Ich habe keinen festen Partner; die Sexualpartner, die ich seit Absetzen der Pille hatte, reagierten durchweg positiv auf meine neue Verhütungsmethode. Mein Körpergeruch scheint auf Männer magisch anziehend zu wirken, seit die natürlichen Hormone wieder ihren Job erledigen und auch das Sexualleben ist ein ganz anderes. Die Pille unterdrückt leider die komplette Sexualität und das körperliche Empfinden nimmt stark ab, was natürlich auch Partner spüren und miterleben. Ich bekomme nur noch positive Rückmeldungen, seit ich die Pille nicht mehr nehme.
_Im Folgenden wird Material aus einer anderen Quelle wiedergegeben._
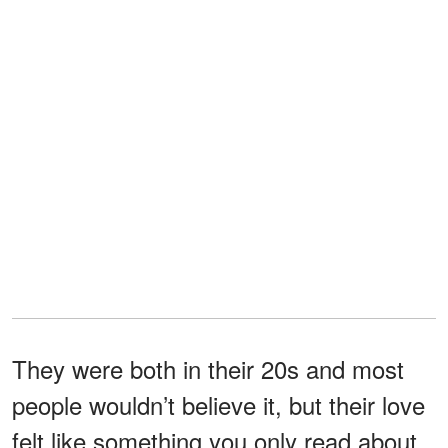
They were both in their 20s and most
people wouldn’t believe it, but their love
felt like something you only read about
Meinem früheren Ich hätte ich geraten, die Pille gar nicht erst zu nehmen. Mit dem Wissen, das ich heute habe, hätte ich die Pille niemals in Erwägung gezogen. Schon gar nicht, da es ja die Möglichkeit gibt, auch ohne Hormone sicher zu verhüten. Meine Zukunftstochter würde ich selbst entscheiden lassen, ich würde mir allerdings wünschen, dass sie nicht stumpf auf die Pille vertraut und zumindest in der Anfangszeit NFP anwendet, um sich, ihren Zyklus und ihren Körper besser kennen zu lernen.

Wenn mich heute jemand fragt, warum ich hormonfrei verhüte, antworte ich, dass es für mich wesentlich sicherer als die Pille ist, keine Nebenwirkungen hat und dass Körper und Psyche nicht dem Einfluss der Pille ausgesetzt sin. Ich lerne jeden Tag neue Dinge über meinen Körper und es ist faszinierend zu beobachten, was im Verlauf des Zyklus so geschieht.